無職となってからも、なるべく生活リズムを崩さないため、アラームは七時にセットしている。
昨夜の出来事が「夢」ではないということは、少し怠さが残る身体と、テーブルの上に積み上げられたお土産が示している。
化粧も落とさず、シャワーも浴びずに行為に至った事は、直視しないよう頭の片隅に追いやった。
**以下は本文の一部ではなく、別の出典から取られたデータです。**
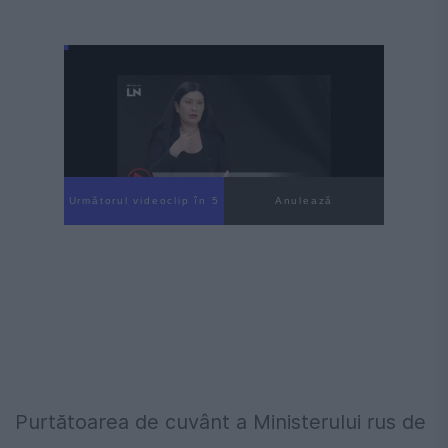
Următorul videoclip în 4
Anulează
Purtătoarea de cuvânt a Ministerului rus de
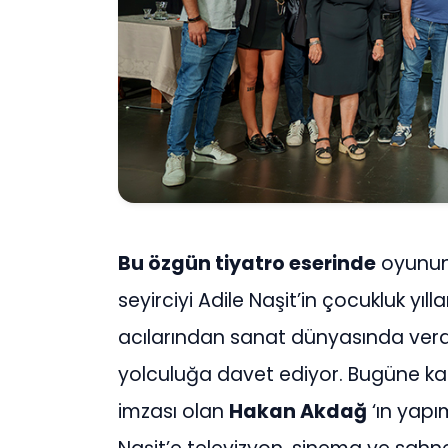
Bu özgün tiyatro eserinde
oyunun
seyirciyi Adile Naşit’in çocukluk yıll
acılarından sanat dünyasında ver
yolculuğa davet ediyor. Bugüne k
imzası olan
Hakan Akdağ
‘ın yapı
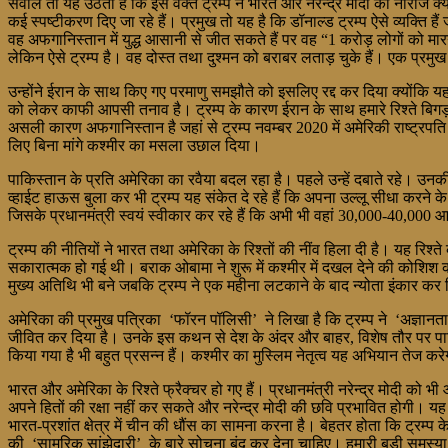
सवाल तो यह उठता है कि इस वक्त ट्रम्प ने भारत और नरेन्द्र मोदी को नाराज क
कई स्पष्टीकरण दिए जा रहे हैं। प्रमुख तो यह है कि डॉनाल्ड ट्रम्प ऐसे व्यक्ति 
वह अफगानिस्तान में युद्ध आसानी से जीत सकते हैं पर वह “1 करोड़ लोगों को 
लेकिन ऐसे ट्रम्प है। वह दोस्त तथा दुश्मन को बराबर लताड़ चुके हैं। एक प्रमुख
उन्होंने ईरान के साथ किए गए परमाणु समझौते को इसलिए रद्द कर दिया क्योंकि यह 
को लेकर काफी आपसी तनाव है। ट्रम्प के कारण ईरान के साथ हमारे रिश्ते बिगड़ ग
असली कारण अफगानिस्तान है जहां से ट्रम्प नवम्बर 2020 में अमेरिकी राष्ट्रप
लिए बिना मांगे कश्मीर का मसला उछाल दिया।
पाकिस्तान के प्रति अमेरिका का रवैया बदल रहा है। पहले उन्हें दबाते रहे।
व्हाईट हाऊस बुला कर भी ट्रम्प यह संकेत दे रहे हैं कि अपना उल्लू सीधा करने 
जिसके प्रधानमंत्री स्वयं स्वीकार कर रहे हैं कि अभी भी वहां 30,000-40,000 आतं
ट्रम्प की नीतियों ने भारत तथा अमेरिका के रिश्तों की नींव हिला दी है। यह र
सकारात्मक हो गई थी। बराक ओबामा ने शुरू में कश्मीर में दखल देने की कोशिश 
मुख्य अतिथि भी बने जबकि ट्रम्प ने एक महीना लटकाने के बाद न्योता इंकार कर
अमेरिका की प्रमुख पत्रिका ‘फॉरन पॉलिसी’ ने लिखा है कि ट्रम्प ने ‘अज्ञानता क
जीवित कर दिया है। उनके इस कथन से देश के अंदर और बाहर, विशेष तौर पर पाकिस्त
किया गया है भी बहुत प्रसन्न हैं। कश्मीर का मुस्लिम नेतृत्व यह अभियान ते
भारत और अमेरिका के रिश्ते फ्रैक्चर हो गए हैं। प्रधानमंत्री नरेन्द्र मोदी को
अपने हितों की रक्षा नहीं कर सकते और नरेन्द्र मोदी की छवि प्रभावित होगी। यह न
भारत-प्रशांत क्षेत्र में चीन की धौंस का सामना करना है। बेहतर होता कि ट्रम्प
की ‘सामरिक सांझेदारी’ के बारे सोचना बंद कर देना चाहिए। हमारी बड़ी समस्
彼については、彼自身が語った以上のことはわからない。
年齢も職業も、名前さえも本当かどうかわからない。
それでも、昨夜のことを後悔する気持ちにはならなかった。
お互い、愛情なんて大層なものは抱いていない。
ちょっとした好意とタイミングが合って、そういう流れになっただけのこと。
この先付き合うとか、付き合わないとか、そんなことを考えるまでもない関係だ。
(甘い夢からは、もう醒めないと……)
事実を都合よく捻じ曲げてしまわないよう自分に言い聞かせ、ポストに入れられていた部屋の鍵を取り上げる。
ミネラルウォーターを一本飲み干してから、シャワーを浴びた。
身体じゅうに散っている昨夜の名残には赤面してしまったが、濡れた髪を拭いながら見た鏡に映る顔は、ちょっと瞼が腫れているくらいで思ったほど悲惨なことにはなっていない。
ゆっくりと時間をかけて朝食を取り、掃除、洗濯を終えて、ふとテーブルの上、オレンジ色の小さなカバのぬいぐるみの下に、小さなメモ用紙を見つけた。
『都合のいい時間に来い』
そう書かれたメモには、住所と店名らしきものだけが記されていた。
街の中心部からは少し外れているが、住宅街ではない。
(もしや……事務所?)
サングラスに黒スーツの男たちが出入りする様子が脳裏に浮かんだが、たとえカモフラージュだとしても、『Salon de U.K』なんて横文字の名前は似つかわしくない気がする。
(ま、どうせ暇なんだから、行ってみても……)
一番大きなリスクを冒してしまったいま、見知らぬ場所を訪ねるのはちょっとした好奇心を満たす程度の冒険でしかなかった。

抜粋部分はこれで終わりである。